From a Chinese cultural perspective, 2026 will be a year of fundamental transformation.

The competitiveness of China’s supply capacity is advancing steadily despite challenges, building on its full-industry-chain advantages, low-cost raw material supply, low energy consumption, and firm carbon emission reduction goals — with no let-up in its pace. The characteristics of stability and sustainability have made China’s supply chain the preferred choice for global partners.

Over the past five years, Chinese enterprises have also accumulated experience in navigating global political environments and cultural shocks. Unlike the previous five years, they are more inclined to cooperate with regional distribution channels and enter markets with precision rather than only price war.

Amid the inability of MNC’s bureaucratic systems to cope with high-efficiency competition, the sustainable profitability of Chinese pesticide enterprises will continue to strengthen. Their gradual and targeted launch of end-user formulation products will also create more favorable development space for emerging global agricultural technology service providers. The combination of competitive prices and high quality of Chinese formulation products will be sought after in markets worldwide beyond 2026.

Meanwhile, with increased R&D investment by Chinese enterprises and the highly collaborative nature of the Chinese pesticide industry, more patented compounds will be launched, for example, from Jiangshan, FlagChem, KingAgroot, and Zhejiang Udragon. These may not be the optimal solutions, but at a certain stage, Chinese patented compounds will offer new perspectives on addressing the resistance issues faced by farmers worldwide.

Naturally, biological products will not be left behind. Diverse Chinese biological products will mainly focus on the cash crop sector. Providing targeted solutions for various cash crops will be the key focus of Chinese enterprises. In terms of biological products, the main advantages of Chinese enterprises lie in abundant raw material options — such as a series of active ingredients extracted from traditional Chinese medicinal materials by Chengdu NewSun — and a sufficient supply of nucleopolyhedrovirus active ingredients from China producers.

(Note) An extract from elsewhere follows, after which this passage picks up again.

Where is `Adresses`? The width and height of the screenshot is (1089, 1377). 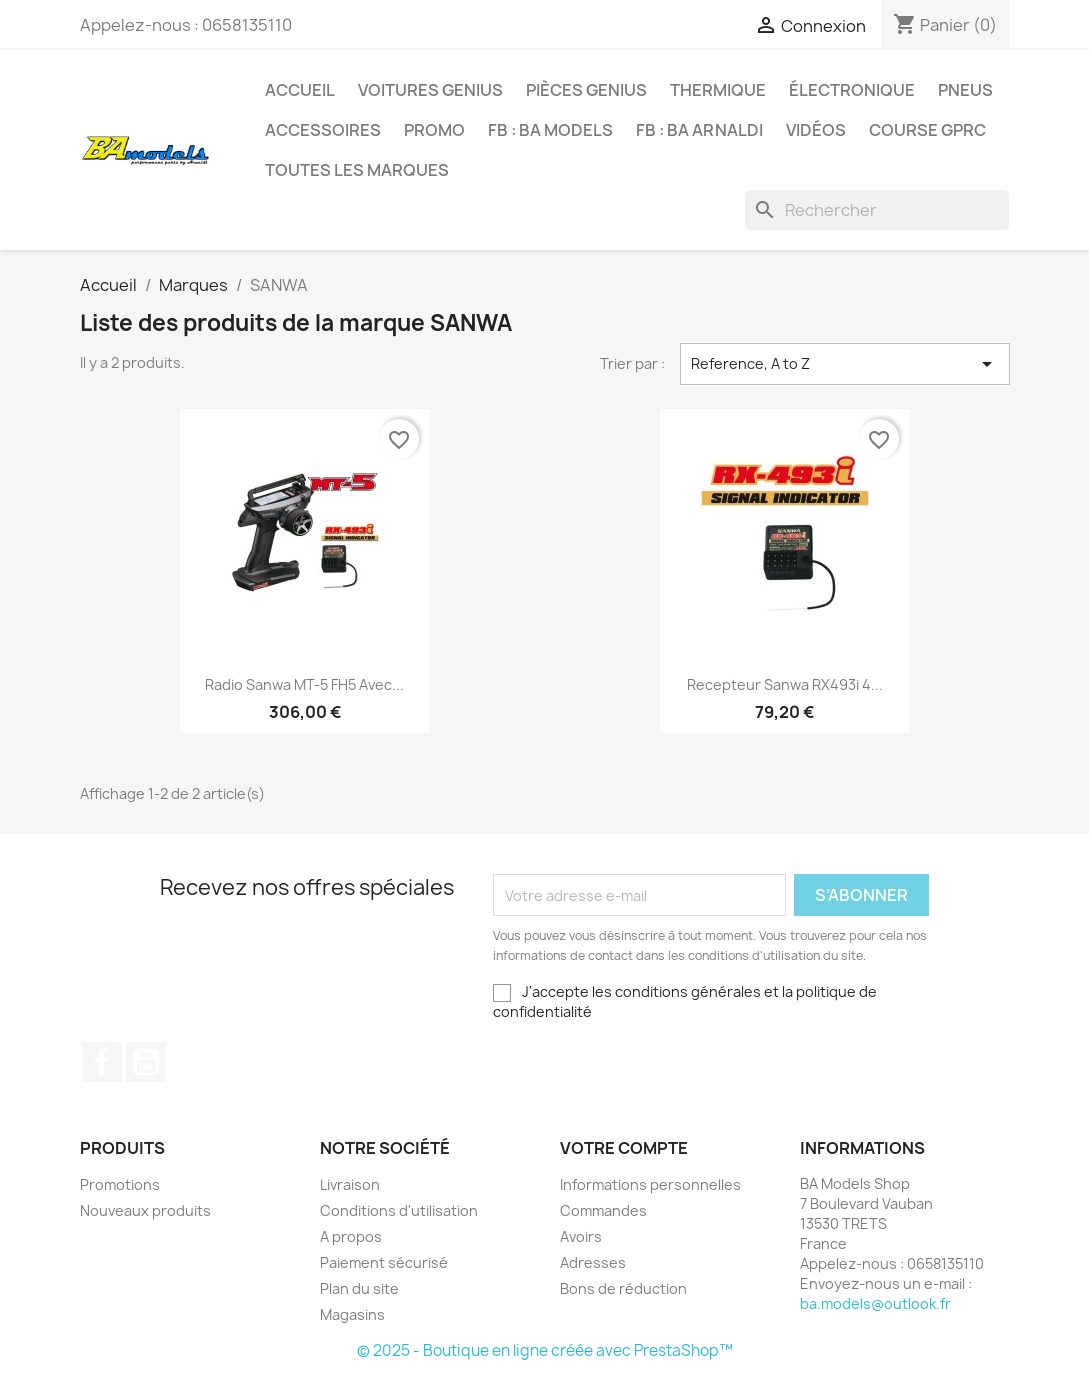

If we must identify certain shortcomings of China’s pesticide industry in 2026, they are likely to focus on the following aspects:

  • Lack of an international perspective in channel management and product line market strategies, as well as insufficient service awareness (compared with Indian pesticide enterprises); urgent need to strengthen local team building and compliance management; uphold the field efficacy of Chinese branded formulations as the lifeline of enterprises; steadfastly pursue brand building and actively leverage digital marketing tools;
  • In line with China’s 15th Five-Year Plan for the pesticide industry, carry out equipment upgrading, extensively apply artificial intelligence in chemical production, and improve atom utilization rates;
  • Chinese enterprises need to increase investment in Good Laboratory Practice data packages for their patented pesticide products to break through global registration barriers; meanwhile, as a major agricultural country and one of the most promising agricultural markets with growth potential, China’s efforts to remove data barriers for the registration of MNC’s patented compounds in China and strengthen the protection of intellectual property (IP) rights for such compounds will further facilitate cooperation between Chinese regulatory authorities and their counterparts worldwide;
  • For biological products, penetrate the global market through patient field trials and provide verifiable field efficacy data demonstrating yield increases or reductions in farmers’ losses;
  • Adopt an outcome-oriented approach to identify the margins of market demand growth and actively support the development of emerging overseas channels.